Unhealthy relationships are reflections of our own relationships with ourselves.
It's an inside job and our responsibility to uncover those aspects within that are to be addressed and transmuted. These undiscovered places in our hearts are beckoning us to bring them to light. When we choose to ignore them because of fear regarding the potential of what we may discover we end up suppressing them, which not only causes us harm but can come out in other ways, such as self-sabotage or even passive aggressiveness which is unresolved or unaddressed anger. This anger is an indicator for us to look inward to see what we are and aren't doing that us honoring to us. Sometimes, if on some level we choose to, if we even suppress this anger we become depressed. We spend much time and energy avoiding ourselves and this alone can cause us to feel tired more often. The body can only hold the weight of so much before it can't any longer and produces symptoms. The body communicates to us in symptoms when we are out of balance. Similarly, the lack of or reduction of symptoms is an indicator of being more in a direct relationship with ourselves and how we choose to listen, sometimes. It's a tedious process at times and this is why many people choose to not adventure here. Though, so often I hear of people complaining about wanting things to be better but when push comes to shove they'd rather play victim than victor. I played victim for a short time and realized that it didn't get me anything more than what I was already suffering from. It's still a process but the momentum I've created takes over and keeps it moving at this point. A worthy investment is say.
We are to find enJOYment in joy. Joy is from the heart and in the heart we do the "work" to unearth whatever is being harbored that is rooted in wounds to be healed through awareness, acceptance, forgiveness and releasing them. If we aren't feeling joy from any relationship, be it with intimate partners, friends, family, children or co-workers it is up to us to be clear in where we are at. What we are putting out there.
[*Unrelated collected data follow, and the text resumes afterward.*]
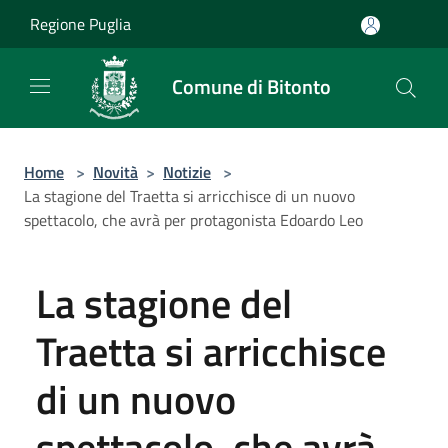
Salta al contenuto principale
Regione Puglia
Comune di Bitonto
Home
>
Novità
>
Notizie
>
La stagione del Traetta si arricchisce di un nuovo
spettacolo, che avrà per protagonista Edoardo Leo
La stagione del
Traetta si arricchisce
di un nuovo
spettacolo, che avrà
What we are doing to honor ourselves and where we are willing to extend boundaries as needed. Self-preservation is needed. It starts with us first and the choices we make depends on how willing we are to see what we deserve for ourselves and are willing to accept for ourselves. Love doesn't ask us to lose ourselves but only those aspects of ourselves that prevent us from fully being in and with love. If anything, love wants us to show up fully and present with both feet. We deserve it but we have to truly know it and feel it for ourselves. On a deeper level this truth is available to all of us. Yet, are we willing to take a step back and peek back a veil or two, of our own making, to see it and then align ourselves with what we say we want? This deeper yearning trickles out from time to time as a reminder of our potential. We all deserve happiness and know in a deeper level that it's our divine right. Can we show up for ourselves as need be? Or do we choose to look the other way? Do we settle for anything less than we deserve or do we step up and take the leap by letting go of what's not matching us, to accept what does?
Love always returns to love and truth always comes back to itself. Truth itself is the blazing blade of white fire purity that casts light on the darkness. I choose to show up for myself each day. Some days more and better than others but I'm always willing to look at my shadow pieces to see what they are drawing my attention towards so that I can continue to transform what doesn't serve me. What do you choose?